Problem description: Below is a block of records; return all of them exactly, but without the images.

(Records from a dataset)
********

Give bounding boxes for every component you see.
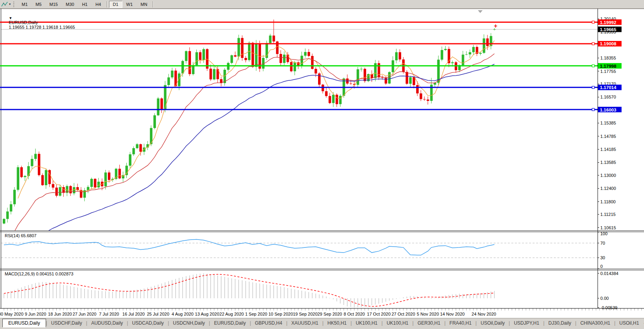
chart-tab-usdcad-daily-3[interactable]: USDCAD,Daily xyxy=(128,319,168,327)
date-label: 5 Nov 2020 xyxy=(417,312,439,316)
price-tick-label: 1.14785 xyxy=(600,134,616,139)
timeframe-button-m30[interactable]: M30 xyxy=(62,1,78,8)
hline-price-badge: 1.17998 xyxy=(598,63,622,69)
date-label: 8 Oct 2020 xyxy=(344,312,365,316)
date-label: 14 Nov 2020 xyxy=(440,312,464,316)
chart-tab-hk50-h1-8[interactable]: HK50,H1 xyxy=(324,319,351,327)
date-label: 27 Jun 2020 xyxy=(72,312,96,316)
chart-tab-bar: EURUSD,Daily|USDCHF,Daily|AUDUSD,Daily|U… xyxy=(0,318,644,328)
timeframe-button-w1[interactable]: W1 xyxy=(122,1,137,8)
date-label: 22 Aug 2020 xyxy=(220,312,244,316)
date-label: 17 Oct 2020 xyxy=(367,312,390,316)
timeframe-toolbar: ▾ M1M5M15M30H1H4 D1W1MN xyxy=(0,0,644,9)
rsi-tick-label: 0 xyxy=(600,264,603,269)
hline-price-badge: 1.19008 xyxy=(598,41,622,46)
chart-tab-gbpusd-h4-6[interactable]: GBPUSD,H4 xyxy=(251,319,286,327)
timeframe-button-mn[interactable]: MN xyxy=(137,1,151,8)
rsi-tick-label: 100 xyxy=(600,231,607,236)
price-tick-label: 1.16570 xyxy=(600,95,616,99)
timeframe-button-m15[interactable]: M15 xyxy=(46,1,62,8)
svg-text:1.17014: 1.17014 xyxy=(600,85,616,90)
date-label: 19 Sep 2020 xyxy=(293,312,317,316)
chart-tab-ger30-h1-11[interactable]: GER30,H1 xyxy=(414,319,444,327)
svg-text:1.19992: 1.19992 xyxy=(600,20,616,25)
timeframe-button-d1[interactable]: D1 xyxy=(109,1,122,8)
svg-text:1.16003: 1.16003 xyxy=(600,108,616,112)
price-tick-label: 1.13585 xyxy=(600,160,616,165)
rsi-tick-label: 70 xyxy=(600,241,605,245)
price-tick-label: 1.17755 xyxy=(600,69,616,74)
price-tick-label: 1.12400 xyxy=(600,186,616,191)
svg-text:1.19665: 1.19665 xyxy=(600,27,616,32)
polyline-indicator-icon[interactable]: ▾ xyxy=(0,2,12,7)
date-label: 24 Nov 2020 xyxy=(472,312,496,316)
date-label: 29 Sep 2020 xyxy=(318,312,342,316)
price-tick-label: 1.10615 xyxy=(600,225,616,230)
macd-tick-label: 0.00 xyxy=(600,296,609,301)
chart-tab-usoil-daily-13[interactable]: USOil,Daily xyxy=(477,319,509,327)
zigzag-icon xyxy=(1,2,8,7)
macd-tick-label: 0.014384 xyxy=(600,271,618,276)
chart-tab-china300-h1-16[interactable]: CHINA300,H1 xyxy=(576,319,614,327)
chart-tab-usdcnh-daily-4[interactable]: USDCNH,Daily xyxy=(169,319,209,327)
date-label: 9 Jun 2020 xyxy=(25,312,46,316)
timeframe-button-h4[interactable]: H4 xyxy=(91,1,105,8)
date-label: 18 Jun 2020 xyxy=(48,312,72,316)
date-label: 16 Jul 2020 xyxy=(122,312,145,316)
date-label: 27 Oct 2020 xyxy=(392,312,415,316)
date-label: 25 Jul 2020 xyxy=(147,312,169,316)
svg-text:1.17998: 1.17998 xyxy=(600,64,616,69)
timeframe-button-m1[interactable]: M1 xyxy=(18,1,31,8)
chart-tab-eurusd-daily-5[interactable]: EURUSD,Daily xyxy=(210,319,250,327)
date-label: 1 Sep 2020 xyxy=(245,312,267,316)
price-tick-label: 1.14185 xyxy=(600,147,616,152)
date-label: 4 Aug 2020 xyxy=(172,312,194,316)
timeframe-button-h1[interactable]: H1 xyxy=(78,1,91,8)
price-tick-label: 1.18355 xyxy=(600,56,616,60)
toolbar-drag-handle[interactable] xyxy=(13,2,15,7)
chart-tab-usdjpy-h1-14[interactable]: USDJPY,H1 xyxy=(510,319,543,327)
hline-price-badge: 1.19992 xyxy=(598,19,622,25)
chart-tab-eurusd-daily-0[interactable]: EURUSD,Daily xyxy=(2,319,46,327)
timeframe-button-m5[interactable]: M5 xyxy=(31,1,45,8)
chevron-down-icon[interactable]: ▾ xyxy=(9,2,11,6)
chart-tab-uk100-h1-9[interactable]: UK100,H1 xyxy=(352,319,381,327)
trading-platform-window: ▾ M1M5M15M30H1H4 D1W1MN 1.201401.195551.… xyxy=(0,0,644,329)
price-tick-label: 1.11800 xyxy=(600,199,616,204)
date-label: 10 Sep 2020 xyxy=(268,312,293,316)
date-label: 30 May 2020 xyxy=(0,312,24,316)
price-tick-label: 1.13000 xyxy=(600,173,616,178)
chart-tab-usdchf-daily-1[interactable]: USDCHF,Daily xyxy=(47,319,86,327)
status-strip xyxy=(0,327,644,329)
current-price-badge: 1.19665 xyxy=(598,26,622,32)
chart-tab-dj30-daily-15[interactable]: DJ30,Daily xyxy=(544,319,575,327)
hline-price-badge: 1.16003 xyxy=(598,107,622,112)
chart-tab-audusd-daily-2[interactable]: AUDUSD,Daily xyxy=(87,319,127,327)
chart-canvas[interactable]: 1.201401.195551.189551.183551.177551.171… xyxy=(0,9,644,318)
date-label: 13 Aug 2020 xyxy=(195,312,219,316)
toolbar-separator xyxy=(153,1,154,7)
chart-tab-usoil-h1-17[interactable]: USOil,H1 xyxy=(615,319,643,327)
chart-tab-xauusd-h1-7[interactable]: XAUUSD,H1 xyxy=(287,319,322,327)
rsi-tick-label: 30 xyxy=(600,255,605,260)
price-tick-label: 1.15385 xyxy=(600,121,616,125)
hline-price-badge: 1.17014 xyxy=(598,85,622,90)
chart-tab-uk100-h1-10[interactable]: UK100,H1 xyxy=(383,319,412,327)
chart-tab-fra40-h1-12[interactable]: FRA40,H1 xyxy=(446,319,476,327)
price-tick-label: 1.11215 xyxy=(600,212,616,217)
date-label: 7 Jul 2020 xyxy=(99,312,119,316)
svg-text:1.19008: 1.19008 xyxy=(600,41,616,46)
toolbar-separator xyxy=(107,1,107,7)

********

Reply to the task:
Give bounding boxes for every component you see.
chart-tab-usdcad-daily-3[interactable]: USDCAD,Daily xyxy=(128,319,168,327)
date-label: 5 Nov 2020 xyxy=(417,312,439,316)
price-tick-label: 1.14785 xyxy=(600,134,616,139)
timeframe-button-m30[interactable]: M30 xyxy=(62,1,78,8)
hline-price-badge: 1.17998 xyxy=(598,63,622,69)
date-label: 8 Oct 2020 xyxy=(344,312,365,316)
date-label: 14 Nov 2020 xyxy=(440,312,464,316)
chart-tab-hk50-h1-8[interactable]: HK50,H1 xyxy=(324,319,351,327)
date-label: 27 Jun 2020 xyxy=(72,312,96,316)
chart-tab-bar: EURUSD,Daily|USDCHF,Daily|AUDUSD,Daily|U… xyxy=(0,318,644,328)
timeframe-button-w1[interactable]: W1 xyxy=(122,1,137,8)
date-label: 22 Aug 2020 xyxy=(220,312,244,316)
date-label: 17 Oct 2020 xyxy=(367,312,390,316)
timeframe-toolbar: ▾ M1M5M15M30H1H4 D1W1MN xyxy=(0,0,644,9)
rsi-tick-label: 0 xyxy=(600,264,603,269)
hline-price-badge: 1.19008 xyxy=(598,41,622,46)
chart-tab-gbpusd-h4-6[interactable]: GBPUSD,H4 xyxy=(251,319,286,327)
timeframe-button-mn[interactable]: MN xyxy=(137,1,151,8)
rsi-tick-label: 100 xyxy=(600,231,607,236)
price-tick-label: 1.16570 xyxy=(600,95,616,99)
timeframe-button-m15[interactable]: M15 xyxy=(46,1,62,8)
svg-text:1.17014: 1.17014 xyxy=(600,85,616,90)
date-label: 19 Sep 2020 xyxy=(293,312,317,316)
chart-tab-ger30-h1-11[interactable]: GER30,H1 xyxy=(414,319,444,327)
svg-text:1.19992: 1.19992 xyxy=(600,20,616,25)
timeframe-button-d1[interactable]: D1 xyxy=(109,1,122,8)
svg-text:1.16003: 1.16003 xyxy=(600,108,616,112)
price-tick-label: 1.13585 xyxy=(600,160,616,165)
rsi-tick-label: 70 xyxy=(600,241,605,245)
price-tick-label: 1.17755 xyxy=(600,69,616,74)
price-tick-label: 1.12400 xyxy=(600,186,616,191)
svg-text:1.19665: 1.19665 xyxy=(600,27,616,32)
polyline-indicator-icon[interactable]: ▾ xyxy=(0,2,12,7)
date-label: 24 Nov 2020 xyxy=(472,312,496,316)
date-label: 29 Sep 2020 xyxy=(318,312,342,316)
price-tick-label: 1.10615 xyxy=(600,225,616,230)
macd-tick-label: 0.00 xyxy=(600,296,609,301)
chart-tab-usoil-daily-13[interactable]: USOil,Daily xyxy=(477,319,509,327)
zigzag-icon xyxy=(1,2,8,7)
macd-tick-label: 0.014384 xyxy=(600,271,618,276)
chart-tab-china300-h1-16[interactable]: CHINA300,H1 xyxy=(576,319,614,327)
chart-tab-usdcnh-daily-4[interactable]: USDCNH,Daily xyxy=(169,319,209,327)
date-label: 9 Jun 2020 xyxy=(25,312,46,316)
timeframe-button-h4[interactable]: H4 xyxy=(91,1,105,8)
date-label: 18 Jun 2020 xyxy=(48,312,72,316)
date-label: 16 Jul 2020 xyxy=(122,312,145,316)
date-label: 27 Oct 2020 xyxy=(392,312,415,316)
date-label: 25 Jul 2020 xyxy=(147,312,169,316)
svg-text:1.17998: 1.17998 xyxy=(600,64,616,69)
timeframe-button-m1[interactable]: M1 xyxy=(18,1,31,8)
chart-tab-eurusd-daily-5[interactable]: EURUSD,Daily xyxy=(210,319,250,327)
date-label: 1 Sep 2020 xyxy=(245,312,267,316)
price-tick-label: 1.14185 xyxy=(600,147,616,152)
date-label: 4 Aug 2020 xyxy=(172,312,194,316)
timeframe-button-h1[interactable]: H1 xyxy=(78,1,91,8)
price-tick-label: 1.18355 xyxy=(600,56,616,60)
toolbar-drag-handle[interactable] xyxy=(13,2,15,7)
chart-tab-usdjpy-h1-14[interactable]: USDJPY,H1 xyxy=(510,319,543,327)
hline-price-badge: 1.19992 xyxy=(598,19,622,25)
chart-tab-eurusd-daily-0[interactable]: EURUSD,Daily xyxy=(2,319,46,327)
timeframe-button-m5[interactable]: M5 xyxy=(31,1,45,8)
chevron-down-icon[interactable]: ▾ xyxy=(9,2,11,6)
chart-tab-uk100-h1-9[interactable]: UK100,H1 xyxy=(352,319,381,327)
trading-platform-window: ▾ M1M5M15M30H1H4 D1W1MN 1.201401.195551.… xyxy=(0,0,644,329)
price-tick-label: 1.11800 xyxy=(600,199,616,204)
date-label: 10 Sep 2020 xyxy=(268,312,293,316)
date-label: 30 May 2020 xyxy=(0,312,24,316)
price-tick-label: 1.13000 xyxy=(600,173,616,178)
chart-tab-usdchf-daily-1[interactable]: USDCHF,Daily xyxy=(47,319,86,327)
status-strip xyxy=(0,327,644,329)
current-price-badge: 1.19665 xyxy=(598,26,622,32)
chart-tab-dj30-daily-15[interactable]: DJ30,Daily xyxy=(544,319,575,327)
hline-price-badge: 1.16003 xyxy=(598,107,622,112)
chart-tab-audusd-daily-2[interactable]: AUDUSD,Daily xyxy=(87,319,127,327)
chart-canvas[interactable]: 1.201401.195551.189551.183551.177551.171… xyxy=(0,9,644,318)
date-label: 13 Aug 2020 xyxy=(195,312,219,316)
toolbar-separator xyxy=(153,1,154,7)
chart-tab-usoil-h1-17[interactable]: USOil,H1 xyxy=(615,319,643,327)
chart-tab-xauusd-h1-7[interactable]: XAUUSD,H1 xyxy=(287,319,322,327)
rsi-tick-label: 30 xyxy=(600,255,605,260)
price-tick-label: 1.15385 xyxy=(600,121,616,125)
hline-price-badge: 1.17014 xyxy=(598,85,622,90)
chart-tab-uk100-h1-10[interactable]: UK100,H1 xyxy=(383,319,412,327)
chart-tab-fra40-h1-12[interactable]: FRA40,H1 xyxy=(446,319,476,327)
price-tick-label: 1.11215 xyxy=(600,212,616,217)
date-label: 7 Jul 2020 xyxy=(99,312,119,316)
svg-text:1.19008: 1.19008 xyxy=(600,41,616,46)
toolbar-separator xyxy=(107,1,107,7)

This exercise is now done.